Background: Cross-sectional reports suggest that statin users are less likely to have Alzheimer disease (AD). Prospective studies have provided inconsistent evidence. Moreover, it is unclear whether the association differs for lipohilic statins, those that could more easily pass the blood–brain barrier and hydrophilic statins.

Objectives: To prospectively evaluate whether use of statins is associated with the risk of AD, and to determine whether associations differ for lipophilic and hydrophilic statins.

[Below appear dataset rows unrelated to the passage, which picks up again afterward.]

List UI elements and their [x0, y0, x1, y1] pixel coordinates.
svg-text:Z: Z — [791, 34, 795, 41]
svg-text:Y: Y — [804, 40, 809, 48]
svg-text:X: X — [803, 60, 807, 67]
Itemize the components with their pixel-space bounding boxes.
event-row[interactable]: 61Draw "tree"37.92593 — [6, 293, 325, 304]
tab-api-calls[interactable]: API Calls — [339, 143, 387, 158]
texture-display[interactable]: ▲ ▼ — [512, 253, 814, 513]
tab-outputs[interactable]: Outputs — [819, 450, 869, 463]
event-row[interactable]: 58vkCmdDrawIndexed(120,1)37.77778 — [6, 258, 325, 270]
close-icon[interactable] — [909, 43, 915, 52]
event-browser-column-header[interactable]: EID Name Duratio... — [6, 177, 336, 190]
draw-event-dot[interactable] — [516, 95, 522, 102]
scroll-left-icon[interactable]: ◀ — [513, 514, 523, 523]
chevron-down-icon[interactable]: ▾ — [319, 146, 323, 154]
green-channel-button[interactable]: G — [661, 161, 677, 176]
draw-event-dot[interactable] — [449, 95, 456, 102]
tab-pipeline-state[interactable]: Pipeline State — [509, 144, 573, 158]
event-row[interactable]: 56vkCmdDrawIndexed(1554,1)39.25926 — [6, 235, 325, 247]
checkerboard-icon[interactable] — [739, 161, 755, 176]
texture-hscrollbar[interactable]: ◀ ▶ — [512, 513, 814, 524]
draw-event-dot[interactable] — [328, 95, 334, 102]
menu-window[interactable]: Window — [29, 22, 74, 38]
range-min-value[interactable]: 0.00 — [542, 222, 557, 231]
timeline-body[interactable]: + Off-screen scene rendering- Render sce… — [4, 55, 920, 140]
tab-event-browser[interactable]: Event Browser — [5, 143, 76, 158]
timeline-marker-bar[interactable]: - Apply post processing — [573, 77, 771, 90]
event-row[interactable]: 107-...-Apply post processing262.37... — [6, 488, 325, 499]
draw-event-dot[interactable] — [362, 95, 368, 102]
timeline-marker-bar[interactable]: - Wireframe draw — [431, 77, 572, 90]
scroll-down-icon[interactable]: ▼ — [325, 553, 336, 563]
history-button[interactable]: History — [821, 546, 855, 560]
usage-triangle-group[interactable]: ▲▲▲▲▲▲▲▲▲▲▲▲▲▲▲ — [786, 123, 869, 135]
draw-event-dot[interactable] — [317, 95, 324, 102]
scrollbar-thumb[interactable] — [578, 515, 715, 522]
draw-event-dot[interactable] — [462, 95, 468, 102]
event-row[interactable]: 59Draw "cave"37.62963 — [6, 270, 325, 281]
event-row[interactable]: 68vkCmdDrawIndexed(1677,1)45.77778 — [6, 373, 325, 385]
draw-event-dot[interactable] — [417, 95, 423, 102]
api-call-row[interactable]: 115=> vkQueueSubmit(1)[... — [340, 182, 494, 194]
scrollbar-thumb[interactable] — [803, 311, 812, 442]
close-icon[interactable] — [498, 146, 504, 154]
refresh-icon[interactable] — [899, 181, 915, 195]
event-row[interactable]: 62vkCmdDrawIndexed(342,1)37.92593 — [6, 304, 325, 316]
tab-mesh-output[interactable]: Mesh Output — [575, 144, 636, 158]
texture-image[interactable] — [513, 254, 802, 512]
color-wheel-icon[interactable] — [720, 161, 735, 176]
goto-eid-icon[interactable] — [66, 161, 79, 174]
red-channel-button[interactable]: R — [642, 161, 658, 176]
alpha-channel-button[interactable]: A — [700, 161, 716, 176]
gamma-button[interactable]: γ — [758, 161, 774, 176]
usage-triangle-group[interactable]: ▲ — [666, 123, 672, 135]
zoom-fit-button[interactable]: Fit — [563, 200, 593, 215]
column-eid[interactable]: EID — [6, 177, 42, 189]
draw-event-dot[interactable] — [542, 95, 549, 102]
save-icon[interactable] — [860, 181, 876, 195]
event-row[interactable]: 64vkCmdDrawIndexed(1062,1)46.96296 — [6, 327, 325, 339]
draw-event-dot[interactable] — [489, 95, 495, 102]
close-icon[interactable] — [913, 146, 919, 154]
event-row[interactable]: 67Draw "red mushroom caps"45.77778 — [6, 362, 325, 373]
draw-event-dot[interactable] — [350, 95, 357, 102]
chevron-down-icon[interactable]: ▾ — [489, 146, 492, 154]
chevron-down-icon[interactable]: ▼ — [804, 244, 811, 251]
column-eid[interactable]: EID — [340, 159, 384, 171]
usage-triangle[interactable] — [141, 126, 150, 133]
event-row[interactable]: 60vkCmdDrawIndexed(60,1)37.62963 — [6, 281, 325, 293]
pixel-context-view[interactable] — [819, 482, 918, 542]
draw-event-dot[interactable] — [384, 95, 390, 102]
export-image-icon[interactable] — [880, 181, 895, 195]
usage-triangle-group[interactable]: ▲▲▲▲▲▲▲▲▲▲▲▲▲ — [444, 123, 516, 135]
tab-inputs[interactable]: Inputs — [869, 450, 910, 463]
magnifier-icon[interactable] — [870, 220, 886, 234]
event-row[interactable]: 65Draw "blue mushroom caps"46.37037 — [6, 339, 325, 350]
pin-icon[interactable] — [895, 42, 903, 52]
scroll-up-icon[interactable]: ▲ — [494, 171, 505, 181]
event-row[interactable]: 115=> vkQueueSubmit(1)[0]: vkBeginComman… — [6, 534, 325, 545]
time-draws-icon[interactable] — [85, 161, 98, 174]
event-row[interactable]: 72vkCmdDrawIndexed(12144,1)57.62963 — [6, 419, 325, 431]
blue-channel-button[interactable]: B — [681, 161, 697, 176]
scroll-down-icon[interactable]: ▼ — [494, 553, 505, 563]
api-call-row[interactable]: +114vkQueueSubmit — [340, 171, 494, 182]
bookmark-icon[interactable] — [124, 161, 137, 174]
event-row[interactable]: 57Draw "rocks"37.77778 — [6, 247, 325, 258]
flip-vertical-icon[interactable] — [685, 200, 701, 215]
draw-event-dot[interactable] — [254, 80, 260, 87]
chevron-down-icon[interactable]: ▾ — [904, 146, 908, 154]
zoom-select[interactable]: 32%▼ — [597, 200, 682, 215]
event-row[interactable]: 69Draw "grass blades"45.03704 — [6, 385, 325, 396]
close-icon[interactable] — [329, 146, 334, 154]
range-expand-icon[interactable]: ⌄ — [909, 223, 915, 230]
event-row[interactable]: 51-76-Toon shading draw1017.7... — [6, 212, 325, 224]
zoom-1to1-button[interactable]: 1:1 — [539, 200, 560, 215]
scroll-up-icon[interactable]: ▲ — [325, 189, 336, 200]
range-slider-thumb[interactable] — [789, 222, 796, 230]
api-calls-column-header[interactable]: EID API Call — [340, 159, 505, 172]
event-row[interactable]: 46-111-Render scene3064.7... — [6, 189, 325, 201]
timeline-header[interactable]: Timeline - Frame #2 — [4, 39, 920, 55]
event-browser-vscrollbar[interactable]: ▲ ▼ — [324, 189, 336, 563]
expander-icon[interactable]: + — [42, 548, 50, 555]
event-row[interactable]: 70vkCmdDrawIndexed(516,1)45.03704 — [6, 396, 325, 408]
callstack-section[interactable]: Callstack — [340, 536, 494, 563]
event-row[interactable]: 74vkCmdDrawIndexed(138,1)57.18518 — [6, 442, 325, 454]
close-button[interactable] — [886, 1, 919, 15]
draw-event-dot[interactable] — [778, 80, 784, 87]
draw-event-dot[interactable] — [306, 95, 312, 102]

Method: 6992 participants of the prospective, population-based Rotterdam Study were followed, from baseline (1990–1993) until January 2005 for incident AD. Data on all filled prescriptions came from pharmacy records. For each date on which each event occurred, cholesterol-lowering drug use for the person who experienced the event and all remaining persons in the cohort was categorised as “any” or “never” use. A distinction was made between statin, lipophilic and hydrophilic statins, and non-statin cholesterol-lowering drugs. Data were analysed with the Cox regression analysis, adjusting for sex, age and potential confounders.

Results: During follow-up (mean 9 years), 582 persons developed AD. Compared with never use of cholesterol-lowering drugs, statin use was associated with a decreased risk of AD (HR 0.57; 95% CI 0.37 to 0.90), but non-statin cholesterol-lowering drug use was not (HR 1.05; 95% CI 0.45 to 2.44). HRs were equal for lipophilic (HR 0.54; 95% CI 0.32 to 0.89) and hydrophilic statins (HR 0.54; 95% CI 0.26 to 1.11).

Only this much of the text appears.